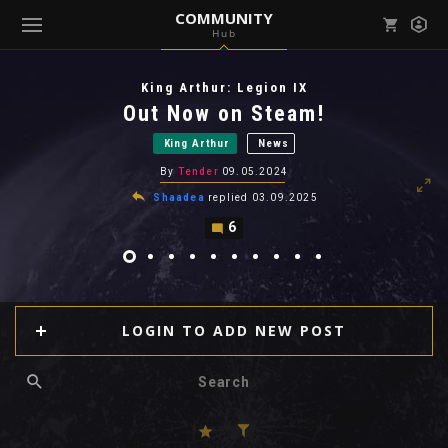
COMMUNITY
Hub
Mark all as read
Notifications (
0
)
King Arthur: Legion IX
enu ( Games )
Out Now on Steam!
View all notifications
King Arthur
News
By
Tender
09.05.2024
Shaadea
replied
03.09.2025
6
enu ( Community )
LOGIN TO ADD NEW POST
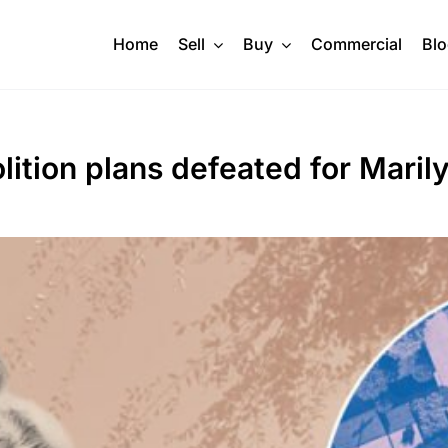
Home
Sell
Buy
Commercial
Bl
lition plans defeated for Mari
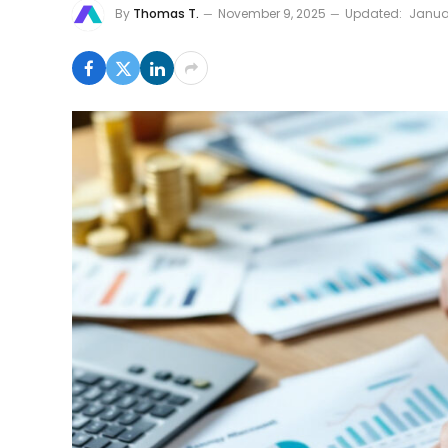
By
Thomas T.
November 9, 2025
Updated:
Janua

● ● ● ● ● ● ●

**WORK TO BE COMPLETED:** The answer consists of the records repeated exactly, without any images.

**RESULT OF THE EXERCISE:**
COMMUNITY
Hub
Mark all as read
Notifications (
0
)
King Arthur: Legion IX
enu ( Games )
Out Now on Steam!
View all notifications
King Arthur
News
By
Tender
09.05.2024
Shaadea
replied
03.09.2025
6
enu ( Community )
LOGIN TO ADD NEW POST
Home
Sell
Buy
Commercial
Bl
lition plans defeated for Mari
By
Thomas T.
November 9, 2025
Updated:
Janua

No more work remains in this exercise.